Department of Psychology, School of Education, Soochow University, Suzhou, Jiangsu, 215123, China.
College of Arts and Sciences, Syracuse University, Syracuse, NY, 13244, USA.
Behav Res Methods. 2024 Mar;56(3):2581-2594. doi: 10.3758/s13428-023-02168-4. Epub 2023 Aug 1.
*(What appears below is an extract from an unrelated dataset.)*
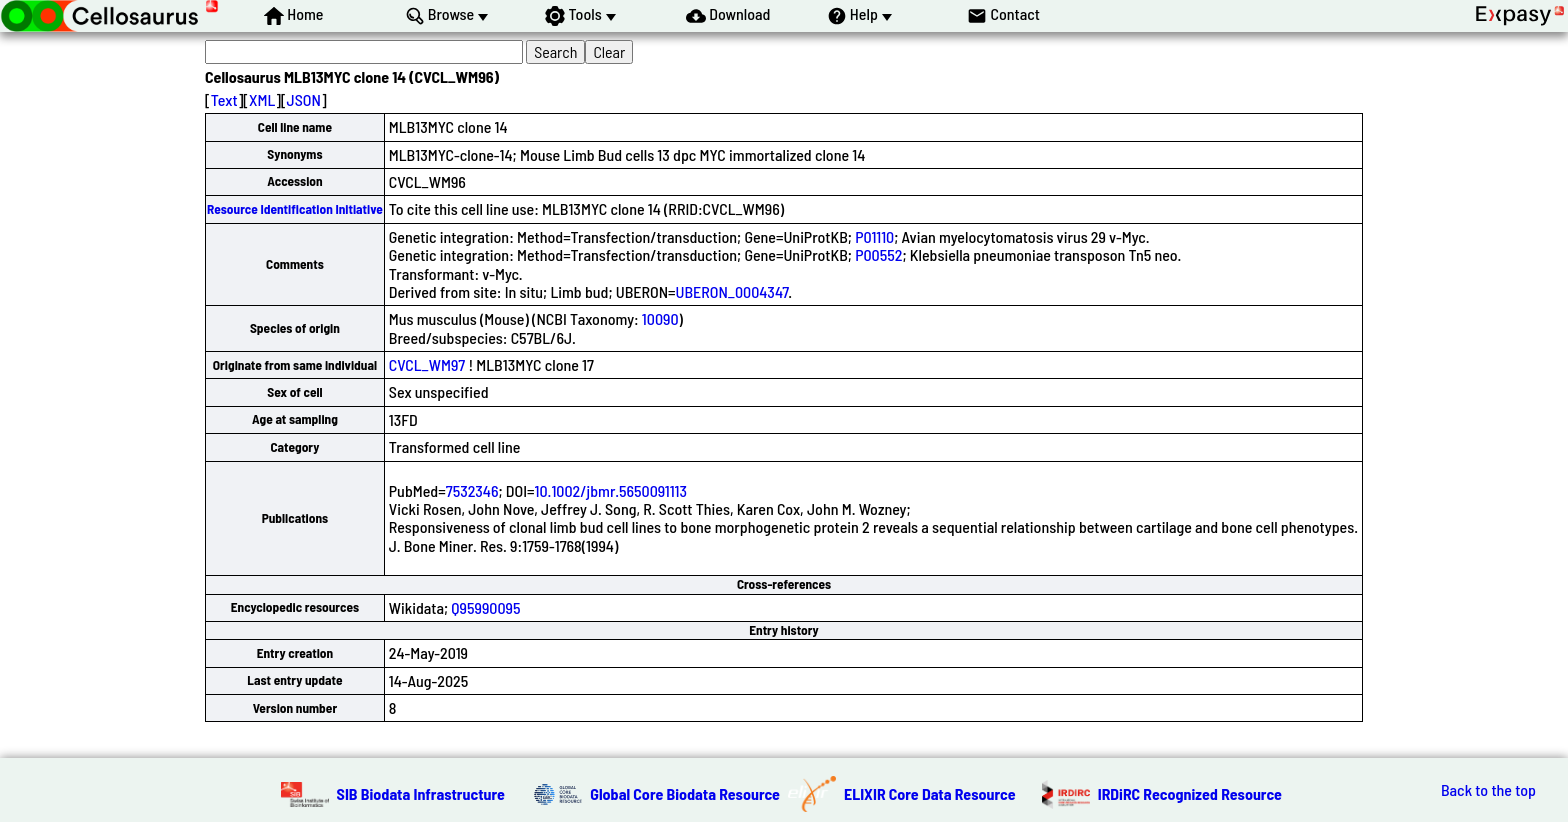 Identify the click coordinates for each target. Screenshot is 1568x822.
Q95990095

Affective picture databases with a single facial expression or body posture in one image have been widely applied to investigate emotion. However, to date, there was no standardized database containing the stimuli which involve multiple emotional signals in social interactive scenarios. The current study thus developed a pictorial set comprising 274 images depicting two Chinese adults' interactive scenarios conveying emotions of happiness, anger, sadness, fear, disgust, and neutral. The data of the valence and arousal ratings of the scenes and the emotional categories of the scenes and the faces in the images were provided in the present study. Analyses of the data collected from 70 undergraduate students suggested high reliabilities of the valence and arousal ratings of the scenes and high judgmental agreements in categorizing the scene and facial emotions. The findings suggested that the present dataset is well constructed and could be useful for future studies to investigate the emotion recognition or empathy in social interactions in both healthy and clinical (e.g., ASD) populations.
具有单一面部表情或身体姿势的情感图片数据库已广泛应用于情感研究。然而,迄今为止,还没有包含在社会互动场景中涉及多种情感信号的标准化数据库。因此,本研究开发了一个包含 274 张图片的图片集,描绘了两个中国成年人传达快乐、愤怒、悲伤、恐惧、厌恶和中性情绪的互动场景。本研究提供了场景的效价和唤醒评分以及场景和图片中面部的情绪类别数据。对 70 名本科生收集的数据进行的分析表明,场景的效价和唤醒评分具有较高的可靠性,对场景和面部情绪进行分类的判断一致性也较高。研究结果表明,本数据集构建良好,可用于未来的研究,以调查健康人群和临床人群(如自闭症谱系障碍)在社会互动中的情绪识别或同理心。